___ Material supplied ___
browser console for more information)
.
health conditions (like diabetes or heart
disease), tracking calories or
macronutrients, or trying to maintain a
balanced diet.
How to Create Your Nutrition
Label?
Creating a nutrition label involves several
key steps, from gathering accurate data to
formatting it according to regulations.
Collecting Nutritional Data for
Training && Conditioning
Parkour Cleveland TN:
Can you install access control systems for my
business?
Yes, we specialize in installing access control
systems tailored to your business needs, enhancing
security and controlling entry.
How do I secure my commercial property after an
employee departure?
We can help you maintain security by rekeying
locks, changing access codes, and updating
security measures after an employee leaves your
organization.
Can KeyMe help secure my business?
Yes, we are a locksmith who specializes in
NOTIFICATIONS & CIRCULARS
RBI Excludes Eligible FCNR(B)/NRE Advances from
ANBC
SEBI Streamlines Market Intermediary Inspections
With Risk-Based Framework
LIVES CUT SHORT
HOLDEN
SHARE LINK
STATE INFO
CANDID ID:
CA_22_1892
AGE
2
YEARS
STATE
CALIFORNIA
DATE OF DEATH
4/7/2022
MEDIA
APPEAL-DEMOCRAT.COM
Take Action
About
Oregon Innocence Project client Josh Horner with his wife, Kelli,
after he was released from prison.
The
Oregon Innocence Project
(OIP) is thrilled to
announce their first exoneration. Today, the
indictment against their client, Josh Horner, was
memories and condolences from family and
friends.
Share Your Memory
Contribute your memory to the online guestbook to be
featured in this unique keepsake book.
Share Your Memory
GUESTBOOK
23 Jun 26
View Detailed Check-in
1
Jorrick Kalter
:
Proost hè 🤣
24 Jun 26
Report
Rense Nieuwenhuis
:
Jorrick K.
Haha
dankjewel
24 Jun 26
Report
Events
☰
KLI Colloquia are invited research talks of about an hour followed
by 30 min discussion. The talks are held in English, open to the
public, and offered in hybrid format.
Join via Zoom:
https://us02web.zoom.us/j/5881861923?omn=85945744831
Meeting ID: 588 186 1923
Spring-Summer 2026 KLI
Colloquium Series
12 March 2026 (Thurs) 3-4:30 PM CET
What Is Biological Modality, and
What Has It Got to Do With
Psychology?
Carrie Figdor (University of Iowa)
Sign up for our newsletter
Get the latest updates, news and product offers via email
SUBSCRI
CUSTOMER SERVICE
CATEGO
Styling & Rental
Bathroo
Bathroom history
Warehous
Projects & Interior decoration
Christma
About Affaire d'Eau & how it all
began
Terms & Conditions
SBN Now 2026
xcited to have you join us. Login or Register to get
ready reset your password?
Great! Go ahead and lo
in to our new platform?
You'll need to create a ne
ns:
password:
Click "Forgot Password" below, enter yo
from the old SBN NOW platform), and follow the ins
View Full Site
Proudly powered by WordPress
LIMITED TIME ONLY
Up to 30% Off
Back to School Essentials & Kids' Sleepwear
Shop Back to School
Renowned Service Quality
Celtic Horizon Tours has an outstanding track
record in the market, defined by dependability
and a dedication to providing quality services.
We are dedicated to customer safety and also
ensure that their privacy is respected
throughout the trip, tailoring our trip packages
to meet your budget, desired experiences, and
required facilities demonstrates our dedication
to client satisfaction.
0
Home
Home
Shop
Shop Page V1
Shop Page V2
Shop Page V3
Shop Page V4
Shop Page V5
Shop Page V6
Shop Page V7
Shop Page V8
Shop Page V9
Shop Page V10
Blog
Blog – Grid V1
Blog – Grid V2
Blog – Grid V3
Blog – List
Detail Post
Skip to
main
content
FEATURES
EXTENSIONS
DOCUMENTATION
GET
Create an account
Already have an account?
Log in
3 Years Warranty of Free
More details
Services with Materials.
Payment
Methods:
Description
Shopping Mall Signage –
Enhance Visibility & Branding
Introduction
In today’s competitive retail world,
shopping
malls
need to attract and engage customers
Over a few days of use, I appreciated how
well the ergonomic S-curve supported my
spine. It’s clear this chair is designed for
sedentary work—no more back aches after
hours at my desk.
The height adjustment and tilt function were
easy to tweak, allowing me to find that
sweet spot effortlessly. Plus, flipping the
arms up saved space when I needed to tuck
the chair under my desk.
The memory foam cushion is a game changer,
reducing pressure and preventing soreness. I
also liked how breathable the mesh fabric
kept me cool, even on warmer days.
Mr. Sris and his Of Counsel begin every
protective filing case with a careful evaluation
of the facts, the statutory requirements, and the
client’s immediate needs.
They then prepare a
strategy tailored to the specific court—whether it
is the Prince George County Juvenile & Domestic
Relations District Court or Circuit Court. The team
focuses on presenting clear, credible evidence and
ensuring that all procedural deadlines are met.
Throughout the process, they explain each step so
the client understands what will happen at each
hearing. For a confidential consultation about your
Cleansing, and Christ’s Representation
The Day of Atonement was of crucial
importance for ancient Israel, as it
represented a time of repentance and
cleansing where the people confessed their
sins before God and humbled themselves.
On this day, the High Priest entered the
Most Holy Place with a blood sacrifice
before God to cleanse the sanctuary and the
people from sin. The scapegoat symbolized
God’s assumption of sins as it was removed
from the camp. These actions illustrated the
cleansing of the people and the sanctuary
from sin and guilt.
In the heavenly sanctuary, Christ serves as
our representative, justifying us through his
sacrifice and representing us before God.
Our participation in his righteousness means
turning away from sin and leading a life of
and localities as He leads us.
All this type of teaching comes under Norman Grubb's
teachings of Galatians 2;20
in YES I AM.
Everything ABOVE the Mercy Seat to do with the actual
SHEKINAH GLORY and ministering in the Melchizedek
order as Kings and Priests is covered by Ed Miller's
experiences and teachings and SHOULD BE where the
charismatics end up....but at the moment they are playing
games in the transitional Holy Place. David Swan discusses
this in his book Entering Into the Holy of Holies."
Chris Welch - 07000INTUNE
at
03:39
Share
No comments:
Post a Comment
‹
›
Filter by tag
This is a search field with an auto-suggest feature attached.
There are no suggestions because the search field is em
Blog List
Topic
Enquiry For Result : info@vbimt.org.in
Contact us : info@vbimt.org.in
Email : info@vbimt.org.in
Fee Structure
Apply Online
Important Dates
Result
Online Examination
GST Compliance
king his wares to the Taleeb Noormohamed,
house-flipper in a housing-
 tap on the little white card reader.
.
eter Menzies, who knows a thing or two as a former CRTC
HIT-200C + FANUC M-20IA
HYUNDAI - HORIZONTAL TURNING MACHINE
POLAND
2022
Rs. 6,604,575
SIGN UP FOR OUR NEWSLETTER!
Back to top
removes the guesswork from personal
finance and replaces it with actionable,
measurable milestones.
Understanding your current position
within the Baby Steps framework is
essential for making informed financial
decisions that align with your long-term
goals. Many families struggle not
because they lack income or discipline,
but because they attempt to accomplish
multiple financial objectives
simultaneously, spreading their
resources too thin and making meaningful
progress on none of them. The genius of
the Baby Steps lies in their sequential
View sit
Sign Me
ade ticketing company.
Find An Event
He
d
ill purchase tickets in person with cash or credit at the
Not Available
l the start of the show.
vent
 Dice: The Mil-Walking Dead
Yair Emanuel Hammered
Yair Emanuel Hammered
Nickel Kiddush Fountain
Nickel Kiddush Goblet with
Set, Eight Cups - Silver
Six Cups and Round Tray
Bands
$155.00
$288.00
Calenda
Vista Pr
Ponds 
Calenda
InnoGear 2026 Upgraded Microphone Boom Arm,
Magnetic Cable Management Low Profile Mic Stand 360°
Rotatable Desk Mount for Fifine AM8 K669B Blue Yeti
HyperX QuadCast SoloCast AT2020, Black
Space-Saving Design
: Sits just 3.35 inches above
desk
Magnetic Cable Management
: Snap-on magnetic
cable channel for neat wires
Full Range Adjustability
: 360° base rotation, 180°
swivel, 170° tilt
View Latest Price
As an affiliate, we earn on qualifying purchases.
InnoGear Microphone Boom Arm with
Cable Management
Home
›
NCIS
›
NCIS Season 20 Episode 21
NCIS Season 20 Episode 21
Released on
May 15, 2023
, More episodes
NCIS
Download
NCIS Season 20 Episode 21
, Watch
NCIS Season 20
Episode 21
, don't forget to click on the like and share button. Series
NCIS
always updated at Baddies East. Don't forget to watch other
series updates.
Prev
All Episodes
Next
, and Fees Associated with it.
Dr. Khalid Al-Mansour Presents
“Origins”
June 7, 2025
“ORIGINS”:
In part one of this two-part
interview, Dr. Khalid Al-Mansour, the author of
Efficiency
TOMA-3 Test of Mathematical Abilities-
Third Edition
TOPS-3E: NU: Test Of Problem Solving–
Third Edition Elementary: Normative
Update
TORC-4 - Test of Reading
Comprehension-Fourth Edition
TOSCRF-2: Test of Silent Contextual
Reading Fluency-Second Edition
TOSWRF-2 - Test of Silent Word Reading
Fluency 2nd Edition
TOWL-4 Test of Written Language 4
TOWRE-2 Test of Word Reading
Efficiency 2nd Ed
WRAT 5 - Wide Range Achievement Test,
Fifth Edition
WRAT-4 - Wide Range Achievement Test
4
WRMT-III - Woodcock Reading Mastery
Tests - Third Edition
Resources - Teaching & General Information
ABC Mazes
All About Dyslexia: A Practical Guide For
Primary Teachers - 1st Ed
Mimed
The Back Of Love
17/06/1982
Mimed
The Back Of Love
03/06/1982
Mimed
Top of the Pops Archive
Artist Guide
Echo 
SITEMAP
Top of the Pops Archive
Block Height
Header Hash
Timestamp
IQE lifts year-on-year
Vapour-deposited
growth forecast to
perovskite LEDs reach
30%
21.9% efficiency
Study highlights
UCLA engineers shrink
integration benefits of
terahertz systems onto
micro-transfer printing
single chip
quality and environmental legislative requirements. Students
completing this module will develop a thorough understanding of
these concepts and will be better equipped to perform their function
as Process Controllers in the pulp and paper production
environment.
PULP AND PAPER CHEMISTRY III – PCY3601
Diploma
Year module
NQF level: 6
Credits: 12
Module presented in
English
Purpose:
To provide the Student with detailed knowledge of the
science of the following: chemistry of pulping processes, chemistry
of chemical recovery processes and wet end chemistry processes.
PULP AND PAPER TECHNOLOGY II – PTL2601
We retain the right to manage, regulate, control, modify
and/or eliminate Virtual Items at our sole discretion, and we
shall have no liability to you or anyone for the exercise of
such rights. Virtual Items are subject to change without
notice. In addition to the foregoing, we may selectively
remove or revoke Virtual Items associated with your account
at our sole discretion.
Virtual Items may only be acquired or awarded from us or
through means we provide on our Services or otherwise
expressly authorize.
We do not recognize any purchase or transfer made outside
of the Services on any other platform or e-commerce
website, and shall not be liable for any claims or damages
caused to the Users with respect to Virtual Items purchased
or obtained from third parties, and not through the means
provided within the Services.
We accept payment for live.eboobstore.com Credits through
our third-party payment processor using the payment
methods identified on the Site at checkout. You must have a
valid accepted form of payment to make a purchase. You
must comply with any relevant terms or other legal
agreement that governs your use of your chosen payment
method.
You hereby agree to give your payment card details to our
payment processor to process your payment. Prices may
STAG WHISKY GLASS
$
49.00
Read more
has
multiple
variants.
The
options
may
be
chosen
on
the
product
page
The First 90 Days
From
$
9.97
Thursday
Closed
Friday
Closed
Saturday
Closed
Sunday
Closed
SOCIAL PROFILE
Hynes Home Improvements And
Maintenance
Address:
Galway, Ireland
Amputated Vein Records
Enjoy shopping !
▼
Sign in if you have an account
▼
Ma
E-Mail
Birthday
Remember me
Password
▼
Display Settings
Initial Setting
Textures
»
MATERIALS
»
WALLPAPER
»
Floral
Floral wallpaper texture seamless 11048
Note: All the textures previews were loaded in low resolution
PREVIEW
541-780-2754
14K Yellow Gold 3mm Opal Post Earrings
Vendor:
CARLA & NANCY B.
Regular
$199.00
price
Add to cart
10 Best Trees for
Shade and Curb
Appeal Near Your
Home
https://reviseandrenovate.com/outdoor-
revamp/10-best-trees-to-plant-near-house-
___
# What the exercise asks
List every line from the entries above in which "Guide" appears.

# Response to the task
All About Dyslexia: A Practical Guide For
Artist Guide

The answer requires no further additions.